** Problem statement **
Find each line in the records below that contains the word "Join", and copy it out.

═════ Records for this exercise ═════

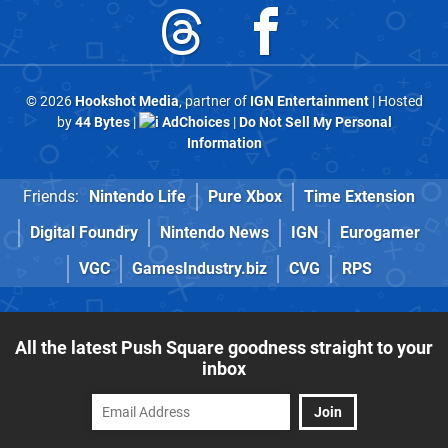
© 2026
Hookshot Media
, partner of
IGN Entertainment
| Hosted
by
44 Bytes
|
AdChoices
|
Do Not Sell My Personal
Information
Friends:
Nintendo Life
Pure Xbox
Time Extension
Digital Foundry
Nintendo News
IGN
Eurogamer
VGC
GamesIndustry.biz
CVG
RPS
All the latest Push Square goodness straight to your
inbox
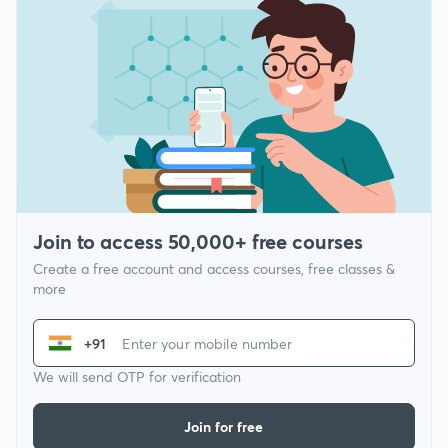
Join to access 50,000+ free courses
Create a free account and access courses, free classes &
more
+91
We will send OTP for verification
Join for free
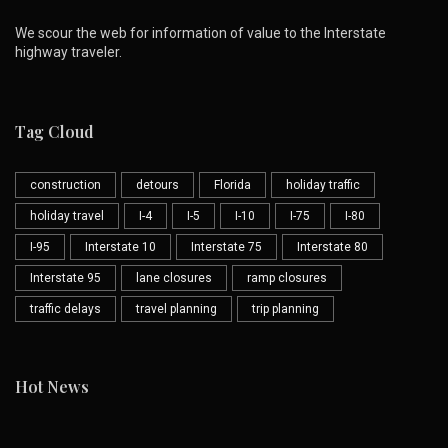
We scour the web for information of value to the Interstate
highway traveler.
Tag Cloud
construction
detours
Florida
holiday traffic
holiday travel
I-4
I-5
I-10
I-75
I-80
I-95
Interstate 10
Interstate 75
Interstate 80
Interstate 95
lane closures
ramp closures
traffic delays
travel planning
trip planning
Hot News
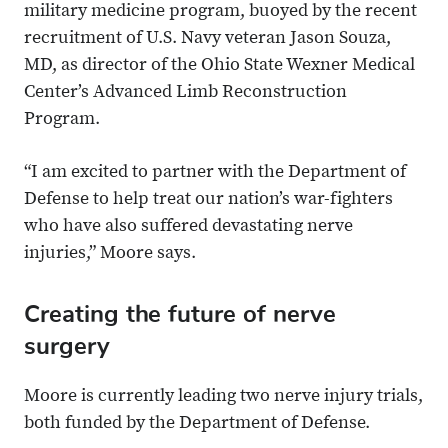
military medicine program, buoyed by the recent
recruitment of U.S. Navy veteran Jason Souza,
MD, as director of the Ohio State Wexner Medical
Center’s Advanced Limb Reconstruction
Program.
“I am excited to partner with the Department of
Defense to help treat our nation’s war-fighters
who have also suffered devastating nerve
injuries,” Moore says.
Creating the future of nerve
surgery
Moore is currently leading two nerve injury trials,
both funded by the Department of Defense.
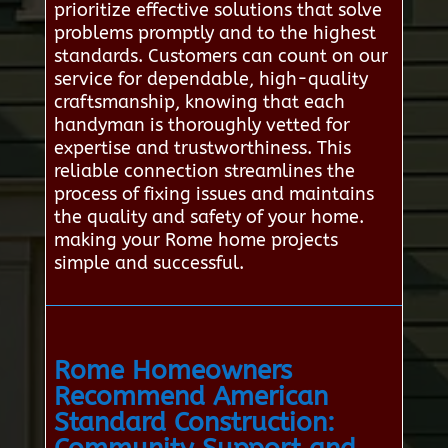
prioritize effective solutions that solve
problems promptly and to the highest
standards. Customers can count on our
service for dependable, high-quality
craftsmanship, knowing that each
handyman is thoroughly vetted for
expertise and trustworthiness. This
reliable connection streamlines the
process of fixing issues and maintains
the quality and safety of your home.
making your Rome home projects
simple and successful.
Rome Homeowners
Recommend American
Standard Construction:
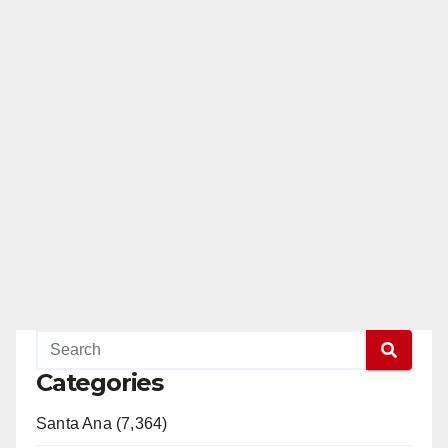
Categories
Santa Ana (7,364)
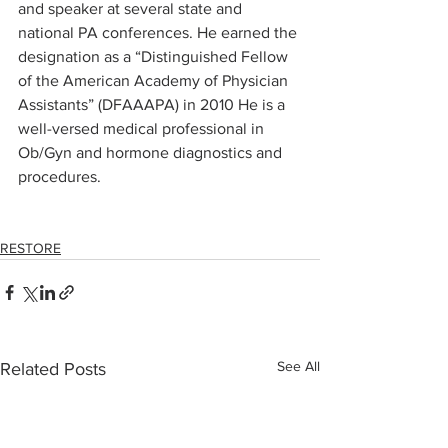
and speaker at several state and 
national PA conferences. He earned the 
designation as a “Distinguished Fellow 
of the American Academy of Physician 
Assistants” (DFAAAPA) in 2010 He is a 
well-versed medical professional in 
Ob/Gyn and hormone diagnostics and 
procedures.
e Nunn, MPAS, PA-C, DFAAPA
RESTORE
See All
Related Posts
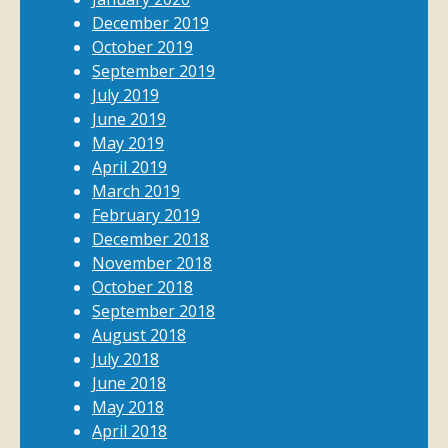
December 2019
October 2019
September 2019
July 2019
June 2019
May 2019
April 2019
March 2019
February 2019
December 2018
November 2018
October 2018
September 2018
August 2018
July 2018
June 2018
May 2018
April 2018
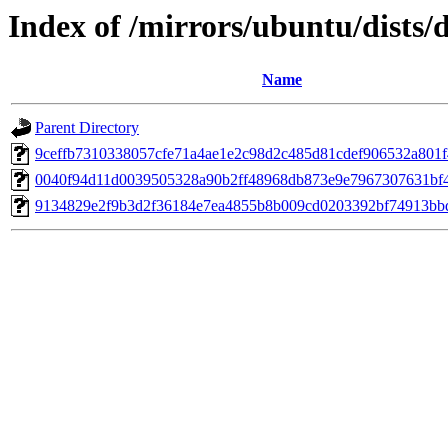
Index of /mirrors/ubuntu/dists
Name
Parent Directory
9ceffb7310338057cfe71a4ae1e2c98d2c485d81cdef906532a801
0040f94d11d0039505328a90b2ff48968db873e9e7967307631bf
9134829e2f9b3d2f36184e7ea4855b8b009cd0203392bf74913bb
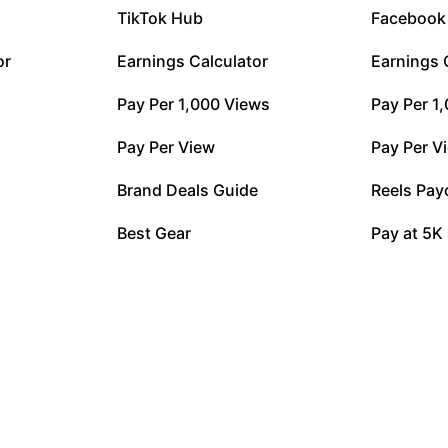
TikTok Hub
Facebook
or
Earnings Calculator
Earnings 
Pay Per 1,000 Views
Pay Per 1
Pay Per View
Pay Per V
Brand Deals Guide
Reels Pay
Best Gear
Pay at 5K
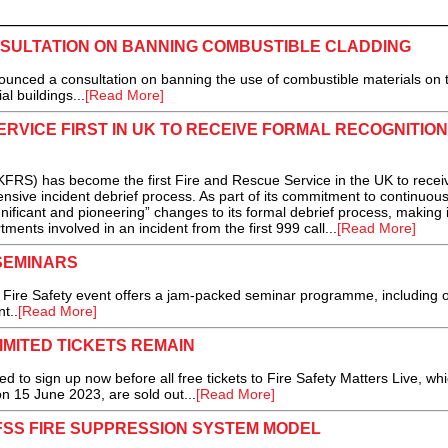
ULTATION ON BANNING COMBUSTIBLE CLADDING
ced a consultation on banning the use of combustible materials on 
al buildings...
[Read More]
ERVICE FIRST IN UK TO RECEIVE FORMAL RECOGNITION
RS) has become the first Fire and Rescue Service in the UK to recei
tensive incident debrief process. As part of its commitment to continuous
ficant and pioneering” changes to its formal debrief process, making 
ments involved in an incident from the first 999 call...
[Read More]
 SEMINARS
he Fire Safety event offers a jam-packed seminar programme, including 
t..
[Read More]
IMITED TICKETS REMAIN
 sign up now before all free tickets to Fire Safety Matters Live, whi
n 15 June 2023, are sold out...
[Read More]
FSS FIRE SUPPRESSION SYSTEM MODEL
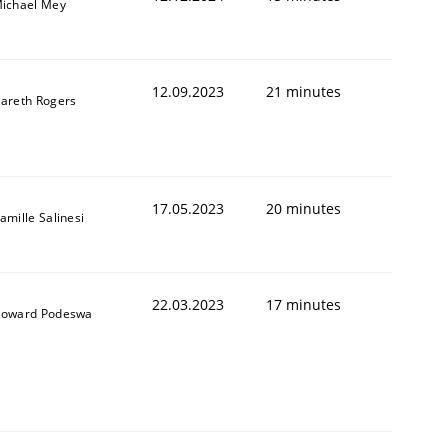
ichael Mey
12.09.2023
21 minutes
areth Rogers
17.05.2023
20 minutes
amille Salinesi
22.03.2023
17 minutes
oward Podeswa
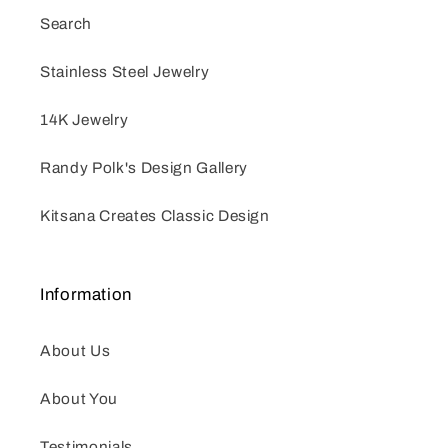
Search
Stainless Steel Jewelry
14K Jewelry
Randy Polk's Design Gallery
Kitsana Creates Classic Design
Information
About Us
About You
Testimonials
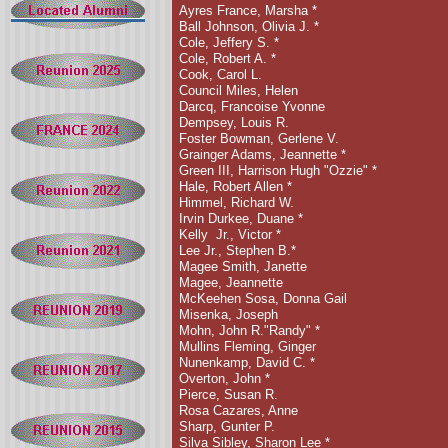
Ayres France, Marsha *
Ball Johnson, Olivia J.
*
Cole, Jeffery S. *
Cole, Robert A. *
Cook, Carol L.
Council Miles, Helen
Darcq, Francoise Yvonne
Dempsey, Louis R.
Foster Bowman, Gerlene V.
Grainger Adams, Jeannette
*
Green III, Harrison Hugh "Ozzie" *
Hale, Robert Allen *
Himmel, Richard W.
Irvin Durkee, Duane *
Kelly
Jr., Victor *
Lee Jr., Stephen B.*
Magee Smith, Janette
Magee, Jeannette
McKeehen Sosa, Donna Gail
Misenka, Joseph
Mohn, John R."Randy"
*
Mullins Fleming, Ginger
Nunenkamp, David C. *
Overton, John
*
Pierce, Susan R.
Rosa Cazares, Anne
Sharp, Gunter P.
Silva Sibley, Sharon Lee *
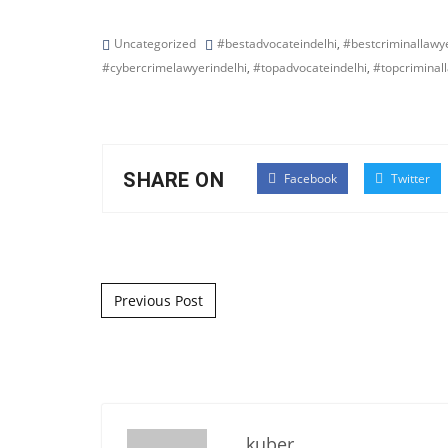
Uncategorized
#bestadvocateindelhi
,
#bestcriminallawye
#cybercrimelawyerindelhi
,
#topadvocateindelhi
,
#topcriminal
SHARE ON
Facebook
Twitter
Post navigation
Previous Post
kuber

═════

** Solution to this task **
Join to access 50,000+ free courses
Join for free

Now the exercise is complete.